4/4: The Runaway World How can countries stay scientifically competitive? mp3

[Creative Commons licensed picture of Martin Rees above by The Reith Lectures on Flickr, see also introductory clip on the lectures.]

May 28, 2010

The University of Twitter, UK: A Quick Survey

Twitter icon for a fluid app by Miha  FilejMany people are still trying to work out exactly what twitter is good for [1] but with more than 100 million users worldwide making around 50 million tweets per day, the website is clearly popular with those who like to communicate via short “sound bites” of 140 characters or less.

Communication is an important part of what Universities are all about, so how many UK universities are on twitter? Knowing this could help us assess the use of the latest web technology in research where adoption has been rather limited so far, especially in Science  [2]. Rather than survey all the @UniversitiesUK, for a quick overview, let’s pick the twenty Russell Group Universities. According to their website, the Russell Group:

“represents the 20 leading UK universities which are committed to maintaining the very best research, an outstanding teaching and learning experience and unrivalled links with business and the public sector.”
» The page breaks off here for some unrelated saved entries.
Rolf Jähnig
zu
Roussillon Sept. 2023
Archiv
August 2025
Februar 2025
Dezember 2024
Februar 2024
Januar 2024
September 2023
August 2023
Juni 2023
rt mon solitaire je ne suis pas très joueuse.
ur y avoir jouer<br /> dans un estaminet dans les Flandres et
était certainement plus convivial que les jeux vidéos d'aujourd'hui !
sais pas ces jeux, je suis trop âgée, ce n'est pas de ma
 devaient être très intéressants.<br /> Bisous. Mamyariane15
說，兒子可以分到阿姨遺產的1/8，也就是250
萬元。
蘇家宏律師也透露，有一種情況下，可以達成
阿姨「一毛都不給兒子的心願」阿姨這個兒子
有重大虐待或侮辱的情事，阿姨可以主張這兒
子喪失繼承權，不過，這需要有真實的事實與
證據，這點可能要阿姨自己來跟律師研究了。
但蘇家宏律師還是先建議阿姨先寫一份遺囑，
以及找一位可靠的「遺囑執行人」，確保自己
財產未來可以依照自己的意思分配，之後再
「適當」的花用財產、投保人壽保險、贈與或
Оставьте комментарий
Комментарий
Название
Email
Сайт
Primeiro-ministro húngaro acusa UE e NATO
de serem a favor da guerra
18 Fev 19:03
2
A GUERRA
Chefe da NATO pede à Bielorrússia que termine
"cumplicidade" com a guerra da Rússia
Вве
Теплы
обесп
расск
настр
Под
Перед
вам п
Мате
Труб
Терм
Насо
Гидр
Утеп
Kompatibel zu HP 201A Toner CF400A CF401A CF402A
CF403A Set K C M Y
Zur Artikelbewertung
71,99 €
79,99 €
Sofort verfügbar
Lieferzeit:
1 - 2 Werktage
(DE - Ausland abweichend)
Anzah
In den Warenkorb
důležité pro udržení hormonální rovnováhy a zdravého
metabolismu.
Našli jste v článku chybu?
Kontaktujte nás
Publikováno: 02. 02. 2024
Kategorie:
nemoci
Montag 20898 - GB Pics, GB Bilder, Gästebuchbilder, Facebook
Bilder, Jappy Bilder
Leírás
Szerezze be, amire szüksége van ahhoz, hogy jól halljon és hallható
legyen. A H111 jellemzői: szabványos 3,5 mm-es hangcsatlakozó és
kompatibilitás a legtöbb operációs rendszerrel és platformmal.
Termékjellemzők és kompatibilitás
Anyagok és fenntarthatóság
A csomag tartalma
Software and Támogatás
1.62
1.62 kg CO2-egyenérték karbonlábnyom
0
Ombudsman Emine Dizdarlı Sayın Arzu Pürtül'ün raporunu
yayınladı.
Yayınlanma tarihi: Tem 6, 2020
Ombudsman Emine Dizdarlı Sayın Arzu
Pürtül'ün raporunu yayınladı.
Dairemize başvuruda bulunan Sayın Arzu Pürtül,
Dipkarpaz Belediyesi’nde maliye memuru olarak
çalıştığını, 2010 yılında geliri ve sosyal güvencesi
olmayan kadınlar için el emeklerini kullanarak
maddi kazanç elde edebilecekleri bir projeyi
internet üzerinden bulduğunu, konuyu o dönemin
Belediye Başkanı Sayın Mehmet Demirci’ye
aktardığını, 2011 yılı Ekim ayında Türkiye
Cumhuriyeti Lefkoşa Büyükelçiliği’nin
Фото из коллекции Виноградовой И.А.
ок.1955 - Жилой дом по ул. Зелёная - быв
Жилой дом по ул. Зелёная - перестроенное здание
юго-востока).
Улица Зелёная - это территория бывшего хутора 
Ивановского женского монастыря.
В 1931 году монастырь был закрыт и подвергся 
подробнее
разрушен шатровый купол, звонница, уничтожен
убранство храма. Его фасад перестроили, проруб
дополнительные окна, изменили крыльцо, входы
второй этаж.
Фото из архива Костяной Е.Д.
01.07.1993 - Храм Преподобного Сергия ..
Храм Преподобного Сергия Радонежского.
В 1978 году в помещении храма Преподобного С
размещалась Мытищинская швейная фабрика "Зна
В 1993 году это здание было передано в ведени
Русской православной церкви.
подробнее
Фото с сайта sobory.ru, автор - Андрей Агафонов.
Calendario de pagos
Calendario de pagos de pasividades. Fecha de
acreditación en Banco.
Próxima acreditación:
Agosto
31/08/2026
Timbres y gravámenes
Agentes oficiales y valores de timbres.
So they are exactly the kind of places you would expect to be embracing and experimenting with new technology. The table below shows which of these institutions are on twitter:

@RussellGroup University @Twitter?
University of Birmingham @unibirmingham
University of Bristol @bristoluni
University of Cambridge @cambridge_uni
Cardiff University @cardiffuni
University of Edinburgh @uniofedinburgh
University of Glasgow @glasgowuni
Imperial College London @imperialcollege
King’s College London None as of May 2010*
University of Leeds @universityleeds
University of Liverpool @liverpoolfirst
London School of Economics None as of May 2010*
University of Manchester None as of May 2010*
Newcastle University None as of May 2010*
University of Nottingham @uniofnottingham
University of Oxford @uniofoxford
Queen’s University Belfast @queensubelfast
University of Sheffield @sheffielduni
University of Southampton @southamptonnews
University College London @uclnews
University of Warwick @warwickuni

There are plenty of important UK universities (@1994group, @UniAlliance@million_plus etc) excluded from this quick-and-dirty survey but it gives us an idea of what is going on. As of May 2010, 16 out of 20 Russell Group Universities are on twitter – perhaps this is another reason to love Higher Education because it is full of twittering twits?

But the last words on the United Kingdom of Twitter should go to the @number10gov Prime Minister David Cameron who has enlightening views on twitter including this quote below:

“We complain about the sound bite culture [3] but if you think about it and go back in history sound bites have always been used. Do to others as you would be done by, that is a fantastic sound bite … If you can’t convey what you’re trying to convey in a few short sentences you’ve got a problem and you have a particular problem in the media age. You have to work at communicating something complicated in a simple way or you’re not going to take people with you.”

References

  1. Haewoon Kwak, Changhyun Lee, Hosung Park, & Sue Moon (2010). What is Twitter, a social network or a news media? WWW ’10: Proceedings of the 19th international conference on World Wide Web, New York, NY, USA, 591-600 DOI: 10.1145/1772690.1772751
  2. Amy Maxmen (2010). Science Networking Gets Serious Cell, 141 (3), 387-389 DOI: 10.1016/j.cell.2010.04.019
  3. David Slayden and Rita Kirk Whillock (1998). Soundbite Culture: The Death of Discourse in a Wired World. Sage Publications, Inc. ISBN:0761908722

* These Universities had no central account that I could find in May 2010 but some have departmental accounts like  @kingsbiomed, @kingsmedicine, @lsepublicevents, @lse_recruitment, @mcrmuseum and @manunicareers etc which are not counted here because they don’t represent the whole University in question. The University of Manchester has an account @UoMRSSFeed but it isn’t official and hasn’t been updated recently. Dear beloved Alma mater, sort it out!